Noob here (In fact im so new I only have 2 LDs) I recently bought a copy of Burn Up W! #1: Skin Dive (1995) [CAVBW/001], and it also exhibits behavior that I think could be rot. Having never handled or played a laserdisc, Im not familiar with what exactly rot looks like, however it does look like some the of video examples. I fast forwarded in places to show some more severe examples, as well as some garbled audio.
The beginning looks like rot, yeah. This was an ADV disc, right? I have one if their discs and its also rotted.
Btw, you’re playing a 4:3 show in 16:9.
Its a rather bare bones hand me down HDTV I don't even have the remote for. I was also testing this player, as I had no idea if it even worked. I need a remote for this player as well. And yes the disc is ADV.
Last edited by skull on 12 Mar 2021, 02:59, edited 1 time in total.
Its a rather bare bones hand me down HDTV I don't even have the remote for. I was also testing this player, as I had no idea if it even worked. I need a remote for this player as well. And yes the disc is ADV.
So are you just getting an LD player and 2 discs to flip or enjoy the format????
Its a rather bare bones hand me down HDTV I don't even have the remote for. I was also testing this player, as I had no idea if it even worked. I need a remote for this player as well. And yes the disc is ADV.
So are you just getting an LD player and 2 discs to flip or enjoy the format????
I'm not flipping these. I got into this because I like odd or obsolete formats and technology. Ive also always wanted to have laserdisc since I came across a player in high school. (Why a school had one, In 2007, I don't know.) Also, anime.
I'm not flipping these. I got into this because I like odd or obsolete formats and technology. Ive also always wanted to have laserdisc since I came across a player in high school. (Why a school had one, In 2007, I don't know.) Also, anime.
2007's pretty late for a school to still have a laserdisc player, but I know there were discs made specifically for classrooms. They'd come with a booklet of barcodes so the teacher could scan them and jump to still pictures as part of a lesson. That's how I first encountered laserdisc (though I wouldn't learn the name for years later) at least as late as 2000.
Schools don’t dump a format they spent $50,000 on just because “it’s time”. The consumer market on the other hand is endlessly hood wink-able.

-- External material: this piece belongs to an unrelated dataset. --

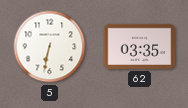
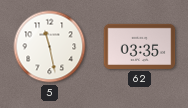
5: 6:32 -> 11:28
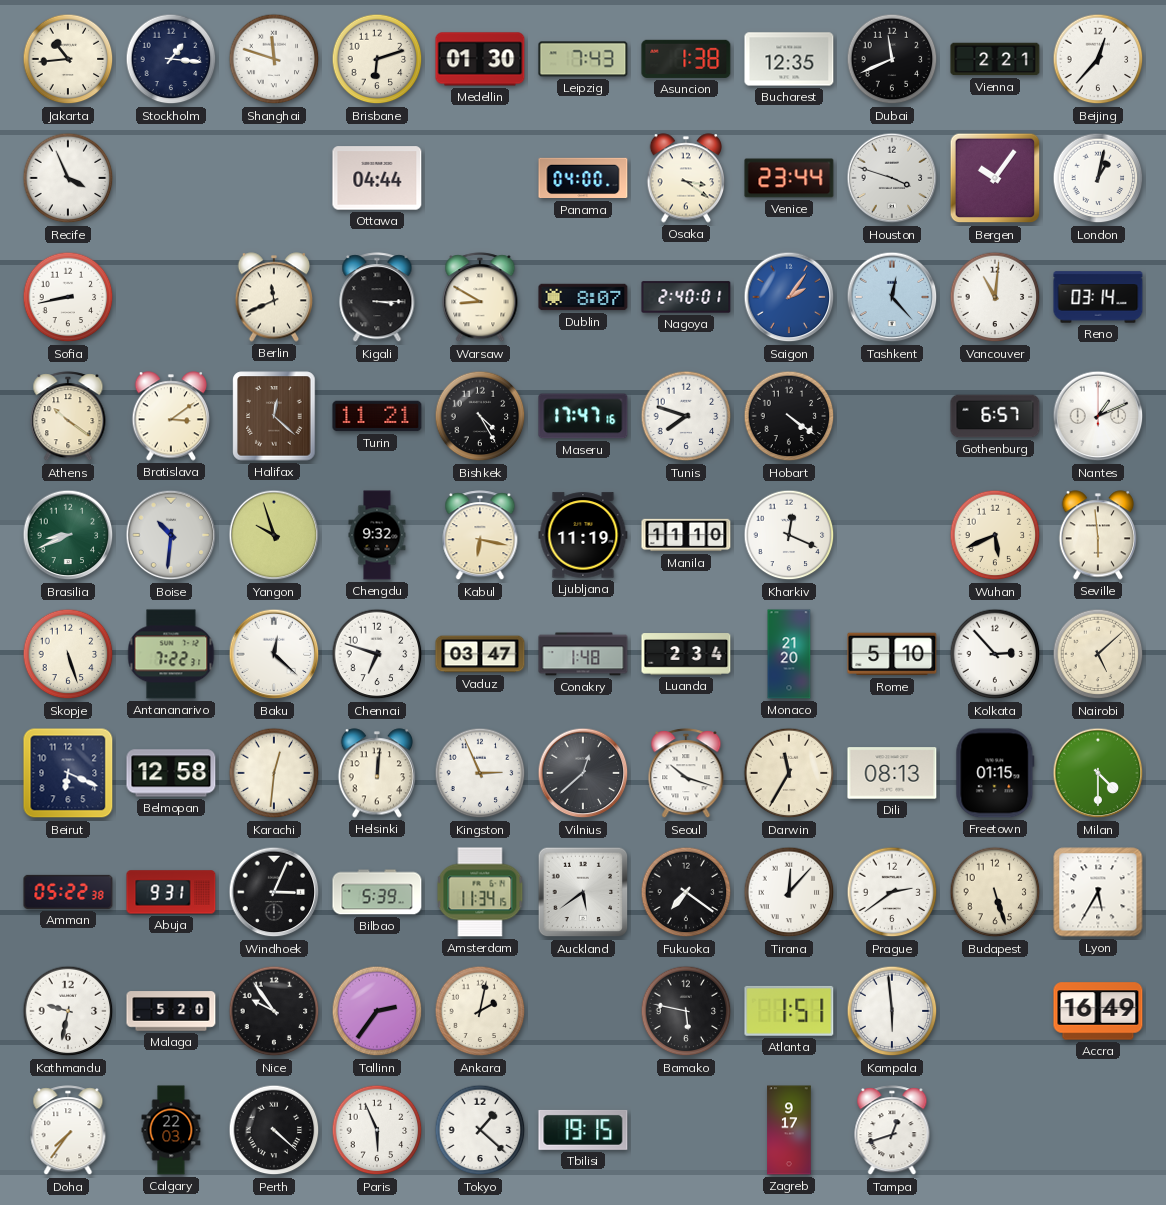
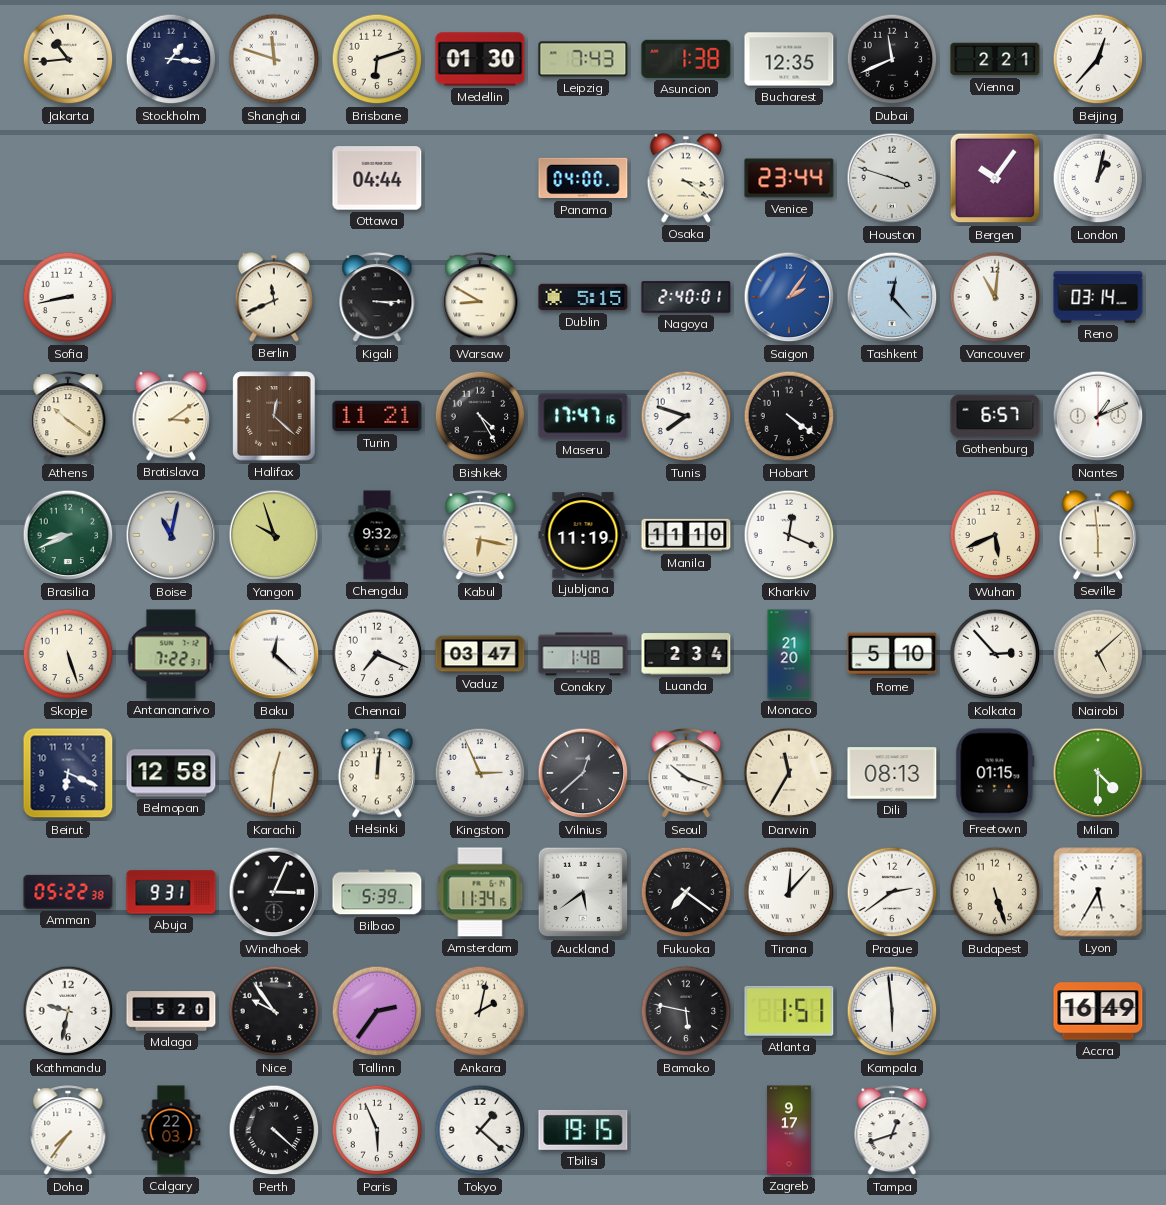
Recife: 3:56 -> none
Dublin: 8:07 -> 5:15
Boise: 10:31 -> 11:02
Chennai: 6:48 -> 7:19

I mean, by 2007 schools started getting projectors that you could connect to a computer, which cover all of the use cases that the classroom LDs met and then some. Also, those old discs are more likely to use vocabulary and definitions that curricula are moving on from, like how many planets there are. When this happens you start weighing the continued worth of a laserdisc player against the space it takes up. Otherwise you're falling for the sunk-cost fallacy.
Noob here (In fact im so new I only have 2 LDs) I recently bought a copy of Burn Up W! #1: Skin Dive (1995) [CAVBW/001], and it also exhibits behavior that I think could be rot.
It's definitely laserrot and you can even tell from it it's a CAV disc because the dots/artefacts remain stable around the same areas. For CLV they would move up/down.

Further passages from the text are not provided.